Tuzo
- Conservation status: FAO (2007): endangered; DAD-IS (2025): at risk/endangered ;
- Country of origin: Japan; Germany; Europe; United States;

Traits
- Weight: Male: 1.3–1.5 kg; Female: 1–1.2 kg;
- Egg colour: white or light brown

Classification
- APA: not recognised
- EE: yes
- PCGB: Asian hard feather, true bantam

= Tuzo (chicken) =

German breed of bantam chicken

The Tuzo is a German breed of true bantam chicken of gamecock type. It derives from birds of Asian origin and was developed partly in Europe and partly in the United States.

== History ==

The Tuzo derives from birds of Asian origin.
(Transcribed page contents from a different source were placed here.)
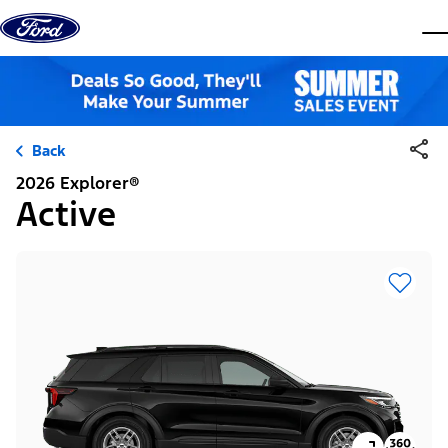
Skip to content
dis
Back
2026 Explorer®
Active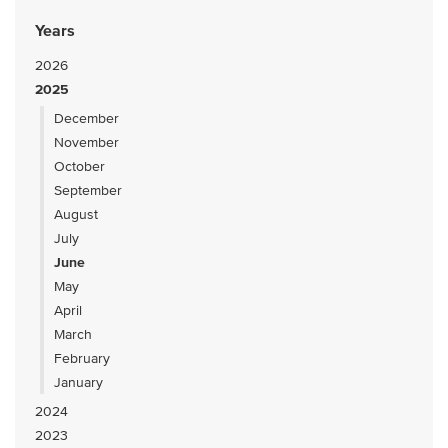
Years
2026
2025
December
November
October
September
August
July
June
May
April
March
February
January
2024
2023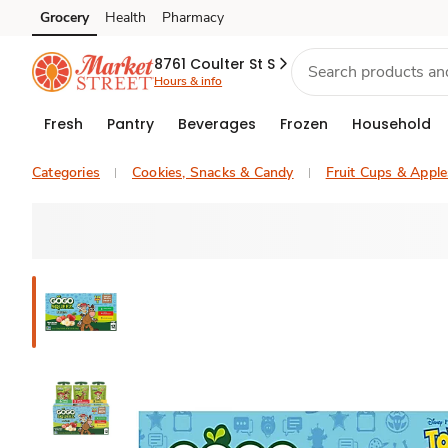
Grocery
Health
Pharmacy
Skip to search
Skip to main content
Skip to cookie settings
Skip to chat
8761 Coulter St S
Hours & info
Fresh
Pantry
Beverages
Frozen
Household
Categories
Cookies, Snacks & Candy
Fruit Cups & Appl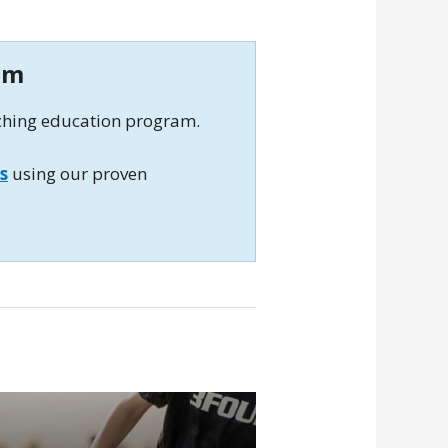
am
aching education program.
s
using our proven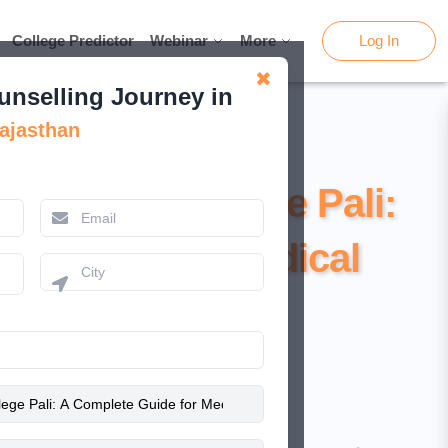
College Predictor
College Predictor
Webinar
Webinar
More
More
Log In
Log In
✖
unselling Journey in
ajasthan
Medical College Pali:
e Guide for Medical
Aspirants
February 13, 2026
Nishat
It may have been a Japanese breed or type: a detailed description is given in an account of cock-fighting in Japan written in 1929; it is not a recognised breed in modern Japan. Later breeding took place partly in Europe and partly in the United States. The breed was recognised in Germany in 1983, and in the twenty-first century is recognised also by the Entente Européenne and by the Poultry Club of Great Britain – which classifies it as an Asian hard feather breed – but not by the American Poultry Association.

== Characteristics ==

The Entente Européenne recognises five colour variants – black, black mottled, blue, wheaten and white – and also lists the black-red. The Poultry Club of Great Britain recognises three colours: black, blue and white.

== Use ==

The Tuzo was bred for cock-fighting. Standards are published for birds intended for showing. Hens lay about 80 white or light brown eggs per year, with an average weight of about 35 g.